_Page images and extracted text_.
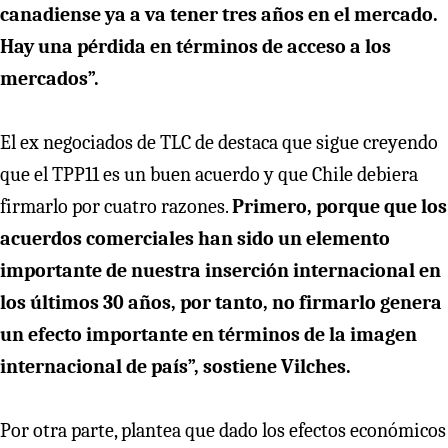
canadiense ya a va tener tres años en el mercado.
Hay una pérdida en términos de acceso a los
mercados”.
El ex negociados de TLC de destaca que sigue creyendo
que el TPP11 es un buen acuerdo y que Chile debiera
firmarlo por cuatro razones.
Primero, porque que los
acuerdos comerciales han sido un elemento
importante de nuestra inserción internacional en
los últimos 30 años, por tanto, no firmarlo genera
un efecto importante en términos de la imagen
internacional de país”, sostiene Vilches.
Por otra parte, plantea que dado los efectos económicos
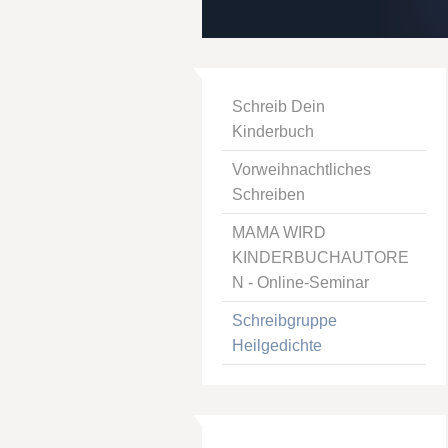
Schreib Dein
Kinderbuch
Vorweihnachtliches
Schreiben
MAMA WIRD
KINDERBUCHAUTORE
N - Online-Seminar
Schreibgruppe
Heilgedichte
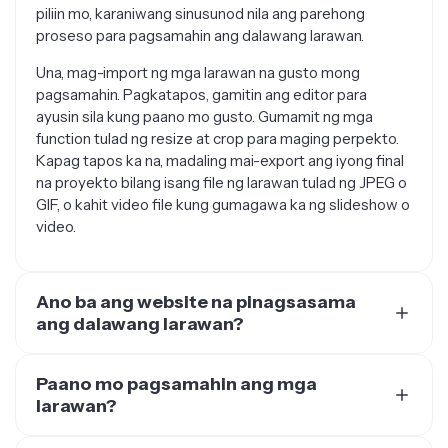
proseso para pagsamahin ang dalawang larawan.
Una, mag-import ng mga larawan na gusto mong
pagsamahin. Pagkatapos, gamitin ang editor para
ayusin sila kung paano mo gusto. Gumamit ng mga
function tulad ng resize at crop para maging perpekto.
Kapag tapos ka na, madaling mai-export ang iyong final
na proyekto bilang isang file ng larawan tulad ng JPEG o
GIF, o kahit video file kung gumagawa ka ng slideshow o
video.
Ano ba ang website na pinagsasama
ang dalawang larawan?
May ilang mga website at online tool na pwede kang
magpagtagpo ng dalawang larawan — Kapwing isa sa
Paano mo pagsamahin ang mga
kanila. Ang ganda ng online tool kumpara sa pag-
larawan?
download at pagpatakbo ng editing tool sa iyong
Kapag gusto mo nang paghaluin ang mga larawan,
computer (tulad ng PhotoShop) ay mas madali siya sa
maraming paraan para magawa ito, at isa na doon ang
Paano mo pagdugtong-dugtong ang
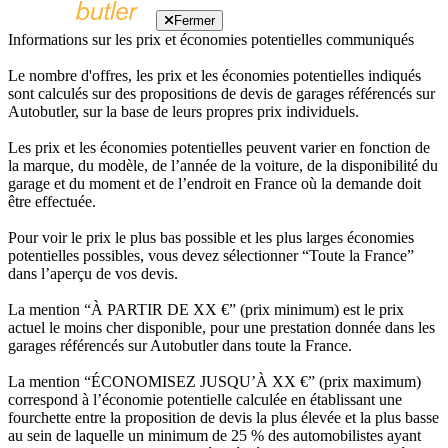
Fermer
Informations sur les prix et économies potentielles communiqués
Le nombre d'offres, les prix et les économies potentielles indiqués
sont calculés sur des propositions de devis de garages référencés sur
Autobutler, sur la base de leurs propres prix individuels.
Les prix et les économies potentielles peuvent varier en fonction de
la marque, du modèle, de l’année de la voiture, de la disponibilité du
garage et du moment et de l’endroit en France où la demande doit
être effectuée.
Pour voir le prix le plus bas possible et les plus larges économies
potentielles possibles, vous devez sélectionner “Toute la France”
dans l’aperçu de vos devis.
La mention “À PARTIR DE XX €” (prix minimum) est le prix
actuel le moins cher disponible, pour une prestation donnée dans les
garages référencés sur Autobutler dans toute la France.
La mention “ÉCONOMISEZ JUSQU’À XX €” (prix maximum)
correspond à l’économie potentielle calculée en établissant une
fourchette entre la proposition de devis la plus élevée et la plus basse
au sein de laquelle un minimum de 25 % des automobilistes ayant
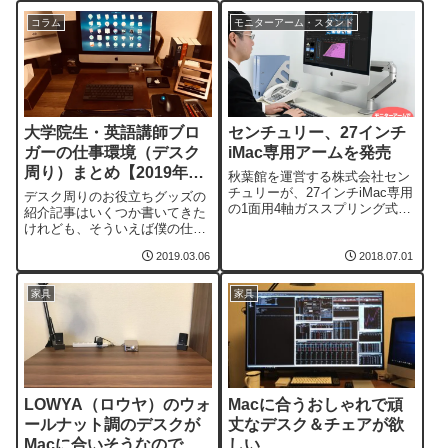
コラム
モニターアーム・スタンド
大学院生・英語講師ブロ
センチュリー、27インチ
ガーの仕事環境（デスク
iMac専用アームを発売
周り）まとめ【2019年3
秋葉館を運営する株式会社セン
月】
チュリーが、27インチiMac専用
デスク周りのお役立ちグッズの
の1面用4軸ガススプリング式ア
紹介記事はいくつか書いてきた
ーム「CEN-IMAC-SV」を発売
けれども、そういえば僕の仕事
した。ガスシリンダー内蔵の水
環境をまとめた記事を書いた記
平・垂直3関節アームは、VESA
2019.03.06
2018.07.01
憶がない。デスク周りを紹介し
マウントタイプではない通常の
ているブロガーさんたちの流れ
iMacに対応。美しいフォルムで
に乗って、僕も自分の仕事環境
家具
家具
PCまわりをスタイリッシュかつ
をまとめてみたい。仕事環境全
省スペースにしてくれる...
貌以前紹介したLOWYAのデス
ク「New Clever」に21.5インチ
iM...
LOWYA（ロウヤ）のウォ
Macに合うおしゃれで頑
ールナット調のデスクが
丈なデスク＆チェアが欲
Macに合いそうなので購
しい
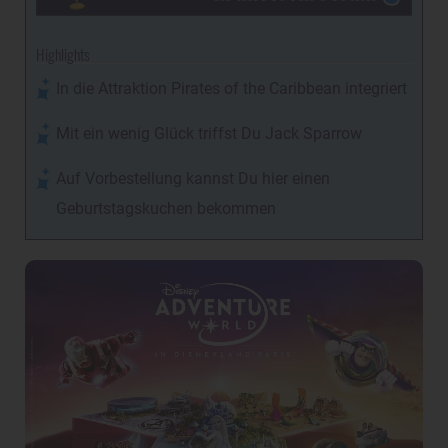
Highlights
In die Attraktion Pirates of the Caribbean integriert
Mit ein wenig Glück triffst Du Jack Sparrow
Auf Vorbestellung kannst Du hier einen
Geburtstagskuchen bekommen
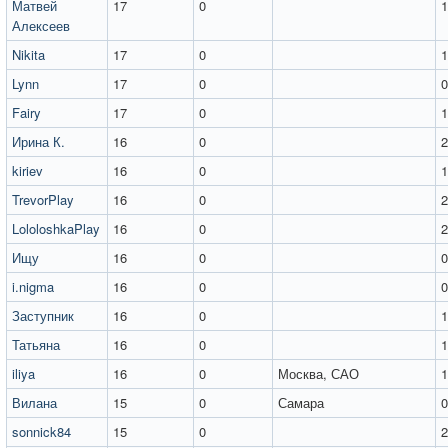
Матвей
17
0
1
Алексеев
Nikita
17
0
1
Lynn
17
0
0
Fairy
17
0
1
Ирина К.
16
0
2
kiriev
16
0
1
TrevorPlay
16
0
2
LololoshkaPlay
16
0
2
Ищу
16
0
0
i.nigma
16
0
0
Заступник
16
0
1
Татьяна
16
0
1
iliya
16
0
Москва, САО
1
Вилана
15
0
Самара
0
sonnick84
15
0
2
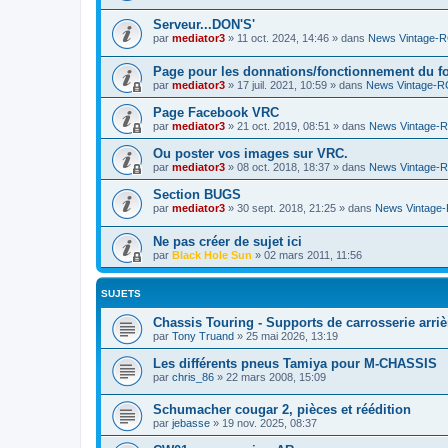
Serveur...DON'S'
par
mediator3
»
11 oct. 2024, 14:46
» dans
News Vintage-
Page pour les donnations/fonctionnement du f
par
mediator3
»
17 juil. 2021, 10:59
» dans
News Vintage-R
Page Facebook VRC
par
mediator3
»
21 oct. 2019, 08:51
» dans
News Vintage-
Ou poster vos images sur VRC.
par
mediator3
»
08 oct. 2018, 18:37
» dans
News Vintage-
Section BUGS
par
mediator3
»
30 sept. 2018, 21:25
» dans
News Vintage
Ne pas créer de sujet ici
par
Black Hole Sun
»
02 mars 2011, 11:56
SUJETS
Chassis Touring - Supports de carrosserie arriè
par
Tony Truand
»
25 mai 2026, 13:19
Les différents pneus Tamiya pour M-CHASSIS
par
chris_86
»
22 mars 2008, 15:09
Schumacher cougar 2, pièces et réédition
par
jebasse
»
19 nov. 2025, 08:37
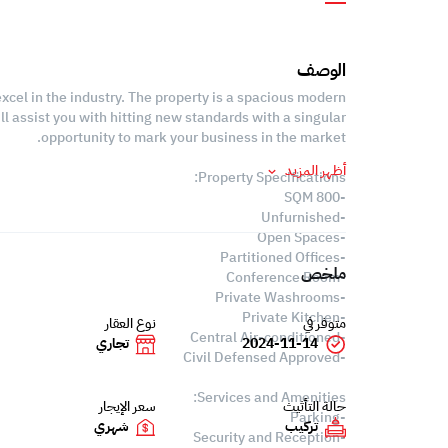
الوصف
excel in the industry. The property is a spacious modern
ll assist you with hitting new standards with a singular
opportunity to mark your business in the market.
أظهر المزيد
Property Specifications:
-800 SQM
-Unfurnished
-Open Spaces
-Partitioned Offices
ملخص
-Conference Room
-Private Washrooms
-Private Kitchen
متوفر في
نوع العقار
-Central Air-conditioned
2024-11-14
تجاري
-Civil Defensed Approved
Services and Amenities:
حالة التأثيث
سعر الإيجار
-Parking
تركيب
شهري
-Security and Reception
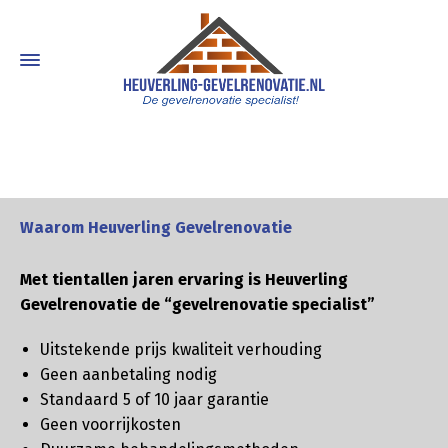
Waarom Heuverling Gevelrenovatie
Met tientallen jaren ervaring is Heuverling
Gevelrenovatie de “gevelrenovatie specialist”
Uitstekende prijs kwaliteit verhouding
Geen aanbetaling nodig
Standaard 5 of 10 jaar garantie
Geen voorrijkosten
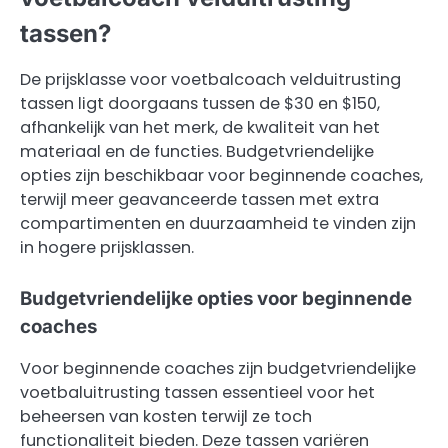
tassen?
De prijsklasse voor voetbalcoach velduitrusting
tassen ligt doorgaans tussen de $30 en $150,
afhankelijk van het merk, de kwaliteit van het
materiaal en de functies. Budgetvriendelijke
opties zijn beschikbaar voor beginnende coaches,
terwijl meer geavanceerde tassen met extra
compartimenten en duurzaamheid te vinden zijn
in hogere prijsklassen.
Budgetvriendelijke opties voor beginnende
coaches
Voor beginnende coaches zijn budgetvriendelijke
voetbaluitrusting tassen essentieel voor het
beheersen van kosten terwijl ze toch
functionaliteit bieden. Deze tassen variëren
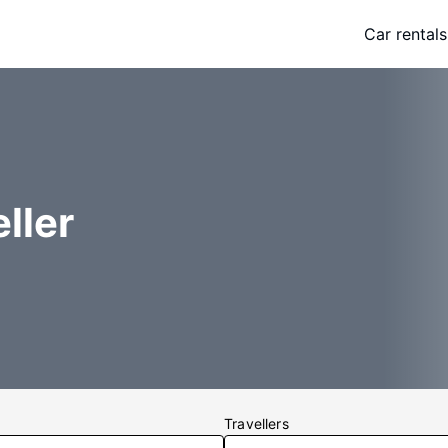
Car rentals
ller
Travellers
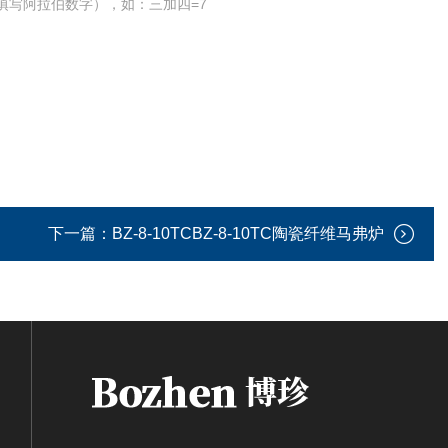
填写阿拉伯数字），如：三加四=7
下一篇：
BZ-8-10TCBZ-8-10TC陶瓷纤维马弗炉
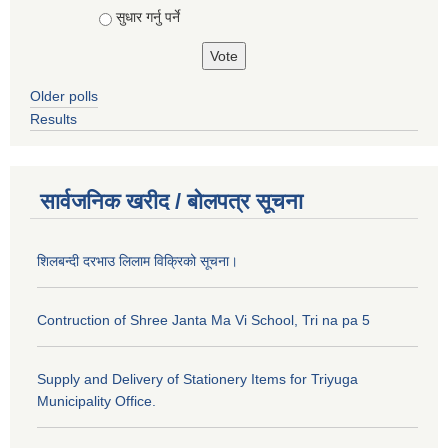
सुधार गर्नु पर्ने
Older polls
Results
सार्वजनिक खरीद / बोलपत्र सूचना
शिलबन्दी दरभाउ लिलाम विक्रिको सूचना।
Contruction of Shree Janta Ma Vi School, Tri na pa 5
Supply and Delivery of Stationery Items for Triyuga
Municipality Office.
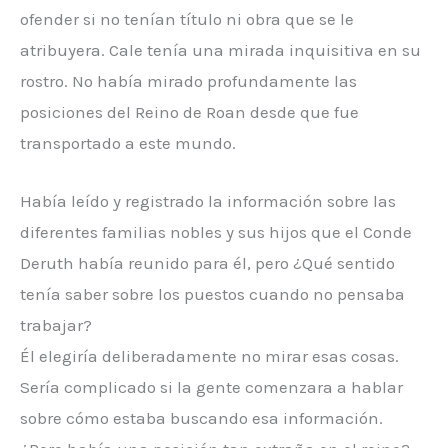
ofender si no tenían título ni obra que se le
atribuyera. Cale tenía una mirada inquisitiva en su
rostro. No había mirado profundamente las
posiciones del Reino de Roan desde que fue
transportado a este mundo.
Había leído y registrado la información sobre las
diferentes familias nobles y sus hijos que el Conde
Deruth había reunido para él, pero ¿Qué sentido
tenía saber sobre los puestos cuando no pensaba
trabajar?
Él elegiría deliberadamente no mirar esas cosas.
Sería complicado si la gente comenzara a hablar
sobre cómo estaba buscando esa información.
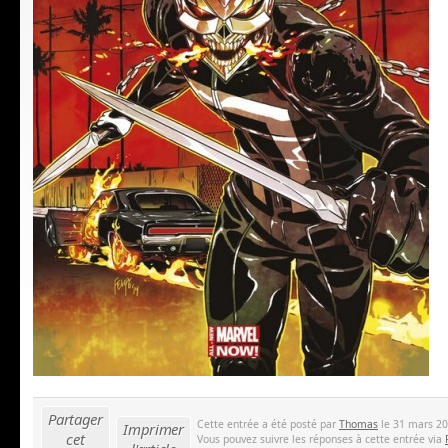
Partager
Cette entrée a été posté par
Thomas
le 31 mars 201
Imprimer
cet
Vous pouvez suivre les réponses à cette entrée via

_Action item_.
Print exactly the lines from the first line of the records above through the line containing "Por otra parte, plantea", leaving out the pictures.

_Exercise response_.
canadiense ya a va tener tres años en el mercado.
Hay una pérdida en términos de acceso a los
mercados”.
El ex negociados de TLC de destaca que sigue creyendo
que el TPP11 es un buen acuerdo y que Chile debiera
firmarlo por cuatro razones.
Primero, porque que los
acuerdos comerciales han sido un elemento
importante de nuestra inserción internacional en
los últimos 30 años, por tanto, no firmarlo genera
un efecto importante en términos de la imagen
internacional de país”, sostiene Vilches.
Por otra parte, plantea que dado los efectos económicos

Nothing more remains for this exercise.